La vittoria parziale contro il virus dell'HIV negli ultimi anni lascia aperta una falla per medici e pazienti: l'invecchiamento dei sopravvissuti. Il bilancio della convivenza con l'HIV può essere la vecchiaia prematura, avvertono gli esperti, e un aumento del rischio di alcune malattie, come tumori o problemi di salute neurologica e mentale.
"Ciò di cui soffriamo noi pazienti a lungo raggio, dichiarano alcuni malati, a parte la depressione e l'ansia, è il deterioramento cognitivo, come la perdita di memoria". I professionisti chiedono più risorse psicosociali e i pazienti sollecitano più formazione per le nuove generazioni di operatori sanitari.

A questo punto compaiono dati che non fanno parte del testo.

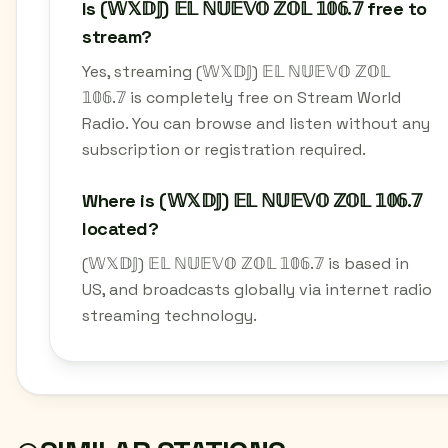
Is (𝕎𝕏𝔻𝕁) 𝔼𝕃 ℕ𝕌𝔼𝕍𝕆 ℤ𝕆𝕃 𝟙𝟘𝟞.𝟟 free to
stream?
Yes, streaming (𝕎𝕏𝔻𝕁) 𝔼𝕃 ℕ𝕌𝔼𝕍𝕆 ℤ𝕆𝕃
𝟙𝟘𝟞.𝟟 is completely free on Stream World
Radio. You can browse and listen without any
subscription or registration required.
Where is (𝕎𝕏𝔻𝕁) 𝔼𝕃 ℕ𝕌𝔼𝕍𝕆 ℤ𝕆𝕃 𝟙𝟘𝟞.𝟟
located?
(𝕎𝕏𝔻𝕁) 𝔼𝕃 ℕ𝕌𝔼𝕍𝕆 ℤ𝕆𝕃 𝟙𝟘𝟞.𝟟 is based in
US, and broadcasts globally via internet radio
streaming technology.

UNAIDS stima che il numero di persone di età superiore ai 50 anni con l'HIV sia passato da 5,4 milioni nel 2015 a 8,1 milioni nel 2020. La prima generazione di sopravvissuti sta invecchiando —quelli che sono stati infettati negli anni Ottanta o Novanta—, ma continuano ad apparire nuovi casi in età avanzata. In quest'ultimo gruppo, lamenta Adrià Curran, infettologo dell'ospedale Vall d'Hebron di Barcellona, "di solito non si sospetta l'HIV, c'è un ritardo nella diagnosi e arrivano con la malattia molto avanzata".
Matilde Sánchez Conde, infettivologa dell'ospedale Ramón y Cajal di Madrid e membro del gruppo di studio sull'AIDS della Società spagnola di malattie infettive e microbiologia clinica, fissa a 50 anni il limite per iniziare a considerare che un persona colpita dal virus Dell’HIV stia invecchiando. A partire da questa età, spiega, è necessario vigilare poiché cominciano a comparire comorbidità legate all'età, come insufficienza renale, ipertensione, diabete, etc.
Uno studio pubblicato su The Lancet Health Longevity ha rilevato che, secondo i Centers for Disease Control statunitensi, il 50% delle persone con HIV ha più di 50 anni e rappresenta il 70% di tutti i decessi tra le persone con HIV. Le principali cause di morte tra le persone con HIV che hanno accesso al trattamento antiretrovirale, sottolinea, sono malattie come cancro, malattie cardiovascolari e deterioramento cognitivo. Le linee guida cliniche già raccomandano, tra l'altro, lo screening della fragilità a partire dai 50 (nella popolazione generale si inizia dai 70).